This project is a simple experiment combining ray marching and noise generation in three or four dimensions. I am sure there is a lot of room for shader optimization, however for this performance is not my focus.

See it live here.

Ray marching requires a signed function to define the exterior and interior of the displayed object. In this project, I use a ℝ³ ⟼ ℝ or ℝ⁴ ⟼ ℝ noise field. The noise output is in [-0.5,+0.5] (plus a constant used to change the density parameter). The displayed isosurface is the one formed by the points where the noise is 0: positive values are ouside the object, negative lower are inside it.

Using noise fields gives interesting results visually, however it is very costly performance-wise because there is no nice formula to describe such a field. It needs to be evaluated for each step of each ray, so it requires a lot computation.

For simplicity, I chose to use a constant step size for the ray marching. Indeed, the noise fields I use are not exactly signed distance functions because they lack an interesting property: the value at a given point is not equal to the distance to the isosurface. However, I could have used an adaptative step size because the noise fields are continuous enough and their gradient is bounded. Given the scale of the noise and the local deformation of space, it is certainly possible to compute this bound.

The normal is computed by taking 3 samples around the point, to compute the local gradient.

Since I take large constant-sized steps for the ray-marching, the rays often end up being quite far from the actual surface. This leads to discontinuities in the computed normals. Moreover these discontinuities are relative to the screenspace, so they appear to be moving with the camera, which is distracting.

To mitigate this issue, just before computing the normal, I do a little more ray-marching, this time using baby adaptative steps to try to get a bit closer to the surface. Using only 10 steps gives a satisfying result at an acceptable cost. However, sometimes there are still a few artifacts left.

Without normal smoothing, the fixed step size creates displeasing discontinuities.

With normal smoothing, these discontinuities are mostly hidden, except in some problematic areas.
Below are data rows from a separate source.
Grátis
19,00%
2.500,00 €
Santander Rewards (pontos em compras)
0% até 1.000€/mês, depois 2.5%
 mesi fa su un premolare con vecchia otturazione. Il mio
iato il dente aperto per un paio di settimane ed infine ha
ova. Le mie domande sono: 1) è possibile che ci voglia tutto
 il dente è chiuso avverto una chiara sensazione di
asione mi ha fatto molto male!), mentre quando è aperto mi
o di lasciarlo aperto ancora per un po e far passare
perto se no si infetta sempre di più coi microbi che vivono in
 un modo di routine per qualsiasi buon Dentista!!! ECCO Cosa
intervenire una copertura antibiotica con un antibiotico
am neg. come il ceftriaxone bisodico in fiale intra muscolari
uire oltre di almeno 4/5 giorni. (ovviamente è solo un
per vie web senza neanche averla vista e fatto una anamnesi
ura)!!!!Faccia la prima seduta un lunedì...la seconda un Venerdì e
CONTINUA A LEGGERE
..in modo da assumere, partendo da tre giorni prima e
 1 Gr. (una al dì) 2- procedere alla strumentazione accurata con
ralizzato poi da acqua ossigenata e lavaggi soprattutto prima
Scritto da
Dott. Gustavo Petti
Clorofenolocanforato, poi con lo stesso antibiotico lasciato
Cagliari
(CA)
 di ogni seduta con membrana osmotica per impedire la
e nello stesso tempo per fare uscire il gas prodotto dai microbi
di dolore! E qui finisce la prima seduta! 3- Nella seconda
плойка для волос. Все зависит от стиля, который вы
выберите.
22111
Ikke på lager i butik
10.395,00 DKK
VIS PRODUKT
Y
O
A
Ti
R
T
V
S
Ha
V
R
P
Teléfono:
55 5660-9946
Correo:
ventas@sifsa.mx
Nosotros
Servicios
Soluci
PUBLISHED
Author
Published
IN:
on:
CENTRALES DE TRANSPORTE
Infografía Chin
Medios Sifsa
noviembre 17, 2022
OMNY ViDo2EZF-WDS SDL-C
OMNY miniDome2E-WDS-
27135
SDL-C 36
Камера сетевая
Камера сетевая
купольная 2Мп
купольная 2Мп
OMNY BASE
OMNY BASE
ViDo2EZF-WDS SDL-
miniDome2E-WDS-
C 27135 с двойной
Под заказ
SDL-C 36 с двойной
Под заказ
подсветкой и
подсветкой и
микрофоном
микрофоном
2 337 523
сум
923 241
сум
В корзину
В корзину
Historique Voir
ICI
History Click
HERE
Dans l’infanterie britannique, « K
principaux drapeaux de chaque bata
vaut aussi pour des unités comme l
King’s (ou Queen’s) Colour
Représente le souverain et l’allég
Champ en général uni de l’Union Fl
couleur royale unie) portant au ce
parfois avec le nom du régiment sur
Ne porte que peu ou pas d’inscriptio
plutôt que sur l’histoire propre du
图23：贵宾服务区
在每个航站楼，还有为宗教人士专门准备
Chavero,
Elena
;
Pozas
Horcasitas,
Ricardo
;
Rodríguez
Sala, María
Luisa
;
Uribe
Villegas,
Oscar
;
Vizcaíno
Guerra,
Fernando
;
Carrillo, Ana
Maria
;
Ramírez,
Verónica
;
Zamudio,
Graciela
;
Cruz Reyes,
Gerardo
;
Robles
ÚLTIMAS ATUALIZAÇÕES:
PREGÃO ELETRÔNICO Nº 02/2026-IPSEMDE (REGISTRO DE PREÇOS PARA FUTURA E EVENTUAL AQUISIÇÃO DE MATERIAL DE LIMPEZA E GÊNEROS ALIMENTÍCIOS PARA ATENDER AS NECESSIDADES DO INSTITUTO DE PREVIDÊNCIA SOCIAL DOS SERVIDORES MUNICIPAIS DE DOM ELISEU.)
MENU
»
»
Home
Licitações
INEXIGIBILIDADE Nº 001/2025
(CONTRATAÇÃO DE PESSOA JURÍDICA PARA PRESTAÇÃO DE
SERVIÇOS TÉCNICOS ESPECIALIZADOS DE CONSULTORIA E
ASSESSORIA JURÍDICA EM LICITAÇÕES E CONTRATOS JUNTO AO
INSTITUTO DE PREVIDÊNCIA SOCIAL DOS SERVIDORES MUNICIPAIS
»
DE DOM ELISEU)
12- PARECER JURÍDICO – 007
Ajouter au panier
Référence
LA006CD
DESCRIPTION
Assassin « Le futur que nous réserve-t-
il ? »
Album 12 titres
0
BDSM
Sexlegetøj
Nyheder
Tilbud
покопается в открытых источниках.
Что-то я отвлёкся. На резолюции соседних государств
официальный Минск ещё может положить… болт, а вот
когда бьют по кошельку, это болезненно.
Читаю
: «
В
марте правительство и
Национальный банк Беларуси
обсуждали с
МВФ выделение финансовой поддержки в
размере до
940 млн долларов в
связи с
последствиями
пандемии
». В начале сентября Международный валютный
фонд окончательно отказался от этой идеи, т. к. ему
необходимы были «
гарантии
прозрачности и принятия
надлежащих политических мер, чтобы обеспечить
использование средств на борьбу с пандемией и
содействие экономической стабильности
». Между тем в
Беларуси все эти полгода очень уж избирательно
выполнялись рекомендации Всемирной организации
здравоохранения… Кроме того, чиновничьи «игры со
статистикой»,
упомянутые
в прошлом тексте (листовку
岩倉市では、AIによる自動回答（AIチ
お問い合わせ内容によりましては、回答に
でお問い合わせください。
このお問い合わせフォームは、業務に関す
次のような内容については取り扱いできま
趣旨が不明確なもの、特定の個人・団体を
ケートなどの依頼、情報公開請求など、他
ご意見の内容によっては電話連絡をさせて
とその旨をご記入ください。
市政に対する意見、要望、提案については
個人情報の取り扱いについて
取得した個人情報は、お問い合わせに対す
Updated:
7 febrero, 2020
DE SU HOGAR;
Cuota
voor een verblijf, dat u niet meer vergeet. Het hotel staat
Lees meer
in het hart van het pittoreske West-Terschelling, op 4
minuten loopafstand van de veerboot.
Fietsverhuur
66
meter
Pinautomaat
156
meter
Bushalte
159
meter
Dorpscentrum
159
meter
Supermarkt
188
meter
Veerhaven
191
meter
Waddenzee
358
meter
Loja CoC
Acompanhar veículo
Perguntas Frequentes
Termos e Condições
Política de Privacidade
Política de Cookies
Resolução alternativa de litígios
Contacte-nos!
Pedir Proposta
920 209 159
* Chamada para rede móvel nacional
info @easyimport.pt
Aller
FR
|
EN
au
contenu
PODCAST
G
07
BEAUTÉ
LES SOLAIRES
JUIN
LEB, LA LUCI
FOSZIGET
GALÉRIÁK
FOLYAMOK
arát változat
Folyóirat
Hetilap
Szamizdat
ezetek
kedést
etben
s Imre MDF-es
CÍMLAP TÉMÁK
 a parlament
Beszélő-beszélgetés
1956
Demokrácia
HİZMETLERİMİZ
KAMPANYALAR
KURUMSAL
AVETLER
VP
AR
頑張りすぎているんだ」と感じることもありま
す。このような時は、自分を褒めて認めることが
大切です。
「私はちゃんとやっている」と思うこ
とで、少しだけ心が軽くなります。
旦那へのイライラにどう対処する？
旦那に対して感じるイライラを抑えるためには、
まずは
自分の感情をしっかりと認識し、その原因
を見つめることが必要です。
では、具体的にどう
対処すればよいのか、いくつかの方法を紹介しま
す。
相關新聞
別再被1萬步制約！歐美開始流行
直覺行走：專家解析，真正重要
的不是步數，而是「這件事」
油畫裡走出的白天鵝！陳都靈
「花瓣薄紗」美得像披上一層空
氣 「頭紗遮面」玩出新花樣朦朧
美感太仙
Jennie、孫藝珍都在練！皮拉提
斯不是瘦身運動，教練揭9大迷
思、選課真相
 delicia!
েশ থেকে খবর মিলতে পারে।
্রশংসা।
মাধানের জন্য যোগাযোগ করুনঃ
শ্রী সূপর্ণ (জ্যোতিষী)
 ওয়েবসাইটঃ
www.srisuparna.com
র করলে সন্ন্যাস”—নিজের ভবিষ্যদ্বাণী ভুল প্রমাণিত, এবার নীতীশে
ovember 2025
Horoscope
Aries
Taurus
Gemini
This project supports 3 types of noise: value noise, gradient noise and a simplex-like noise. Their different properties can be used to create various effects:

• value noise is computed by creating evenly-spaced points on the natural space-grid, evaluating a scalar value on each of those points and simply interpolating between them to fill the space. The result is very geometric and one can clearly see the underlying grid. It almost looks like plumbing.
• gradient noise also uses points along the grid. However, contrarily to value noise, it is a vector value that is computed on each point. Then the influence of each point is computed using dot product, and the result is interpolated. Gradient noise is way more rounded, organic and natural looking than value noise. It is a tiny bit more heavy to compute.
• simplex noise uses the same basic idea as gradient noise, however it doesn't use a euclidian grid: for instance, in 2D it uses triangles instead of squares, in 3D pyramids instead of cubes etc. It is theoretically way faster than gradient noise because it only requires evaluating and interpolating between 4 points instead of 8. It is supposed to look smoother than gradient noise, mostly because it doesn't use a square grid structure. I didn't implement it myself but borrowed it from other projects. I have to admit that I am a bit disappointed because the hexagonal structure is quite visible (especially for the 4D code). I supposed it is due to the implementation being over-simplified for performanced reasons.

To further explore the noise properties, a deformation can be applied to either dilate or contract space around the center of the sphere.

Contraction deformation

Dilatation deformation

There are two animation modes that both allow for smooth continuous changes:

• the 4D mode, in which the noise field is 4-dimensional, the fourth dimension being time. This creates the unsettling impression of witnessing an otherwordly object crossing our dimension.
• the 3D mode, which is cheaper since it only requires a 3-dimensional noise field. The time is simply used to translate the coordinates. This creates a pleasant flow effect.